» What the task asks:
Lines with "Cleanup": state how many there are in the records below, and nothing else.

» Dataset extract:
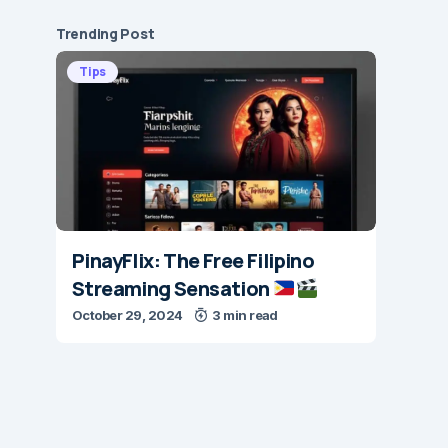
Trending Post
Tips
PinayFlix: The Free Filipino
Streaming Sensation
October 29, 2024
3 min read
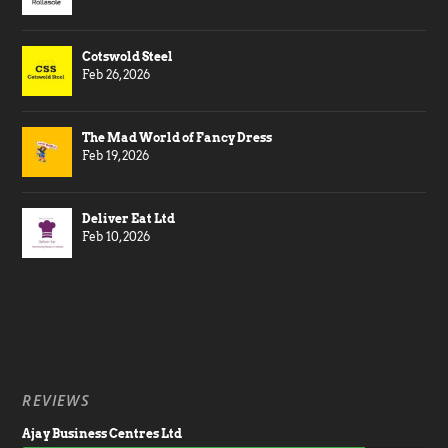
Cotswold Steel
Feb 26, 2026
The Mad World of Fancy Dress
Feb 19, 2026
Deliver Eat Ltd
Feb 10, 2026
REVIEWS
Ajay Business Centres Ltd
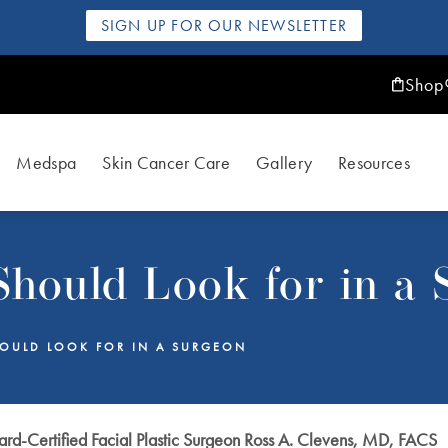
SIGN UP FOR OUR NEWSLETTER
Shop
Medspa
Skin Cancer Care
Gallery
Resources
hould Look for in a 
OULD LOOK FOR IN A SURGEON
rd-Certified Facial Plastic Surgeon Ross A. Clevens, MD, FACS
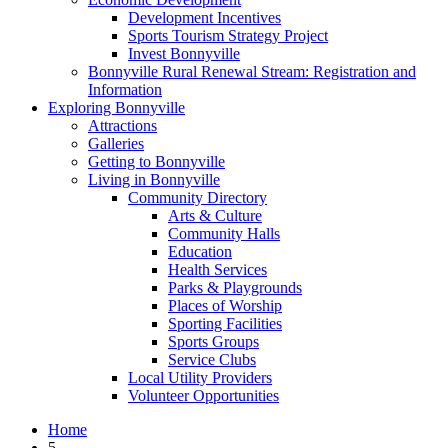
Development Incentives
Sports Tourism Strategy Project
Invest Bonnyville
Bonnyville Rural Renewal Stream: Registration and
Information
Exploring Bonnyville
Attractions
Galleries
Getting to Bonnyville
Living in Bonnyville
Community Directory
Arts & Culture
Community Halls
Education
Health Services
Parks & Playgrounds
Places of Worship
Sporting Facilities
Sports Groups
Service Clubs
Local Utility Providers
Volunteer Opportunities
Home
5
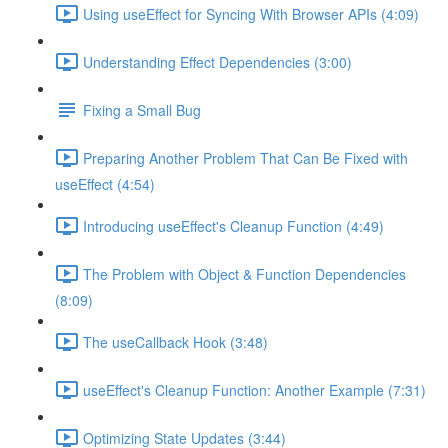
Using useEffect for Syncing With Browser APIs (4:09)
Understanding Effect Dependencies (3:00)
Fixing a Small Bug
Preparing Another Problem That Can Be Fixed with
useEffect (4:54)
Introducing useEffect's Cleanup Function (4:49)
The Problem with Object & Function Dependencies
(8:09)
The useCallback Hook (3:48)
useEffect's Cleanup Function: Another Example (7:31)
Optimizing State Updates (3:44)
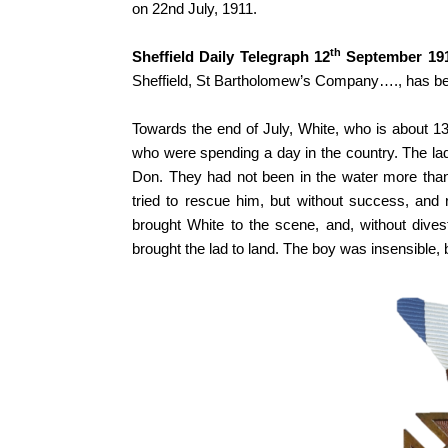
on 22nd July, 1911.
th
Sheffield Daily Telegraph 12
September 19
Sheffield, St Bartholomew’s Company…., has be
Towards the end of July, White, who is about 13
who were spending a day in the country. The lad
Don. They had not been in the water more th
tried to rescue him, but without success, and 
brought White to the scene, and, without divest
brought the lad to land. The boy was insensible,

» Response to this exercise:
2